ADR-023 adds error_schemas to OperationSpec so operations can declare their domain-level failure modes (FILE_NOT_FOUND, RATE_LIMITED, etc.) distinct from protocol-level codes (NOT_FOUND, FORBIDDEN, etc.). The call.error payload gains an optional 'details' field carrying the typed error payload conforming to the declared schema. from_openapi/to_openapi map OpenAPI response status codes to/from ErrorDefinitions, making the adapter contract from ADR-017 faithful on the error axis. Also fixes W2 (KeyVersionMismatch stale comment in encryption.md — ADR-021 implements rotation without this variant) and W4 (derive_encryption_key_for_version missing from service.md method list). Spec updates: operation-registry.md (OperationSpec, ErrorDefinition, Handler error mapping, services/schema), call-protocol.md (call.error payload, CallError, ResponseEnvelope), README.md, overview.md, open-questions.md (OQ-24), call/README.md, encryption.md, service.md.
18 KiB
ADR-023: Operation Error Schemas
Status
Proposed
Context
The OperationSpec in alknet-call has input_schema and output_schema but
no error_schemas.

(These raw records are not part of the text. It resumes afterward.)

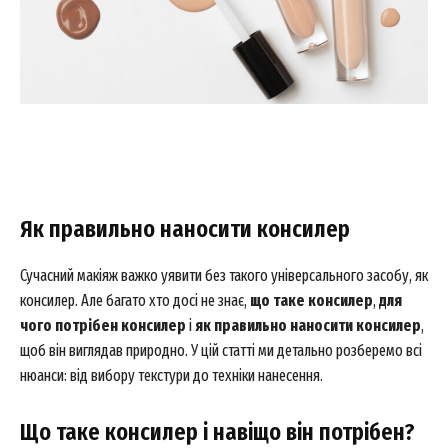
Як правильно наносити консилер
Сучасний макіяж важко уявити без такого універсального засобу, як
консилер. Але багато хто досі не знає,
що таке консилер
,
для
чого потрібен консилер
і
як правильно наносити консилер
,
щоб він виглядав природно. У цій статті ми детально розберемо всі
нюанси: від вибору текстури до техніки нанесення.
Що таке консилер і навіщо він потрібен?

The call.error payload (call-protocol.md L128–134)
carries a code and message, where code is one of five infrastructure
codes: NOT_FOUND, FORBIDDEN, INVALID_INPUT, INTERNAL, TIMEOUT.
These five codes cover protocol-level failures — the call protocol itself can always fail to find an operation, deny access, reject bad input, time out, or hit an internal error. They are emitted by the dispatch machinery (the registry, the adapter), not by operation handlers.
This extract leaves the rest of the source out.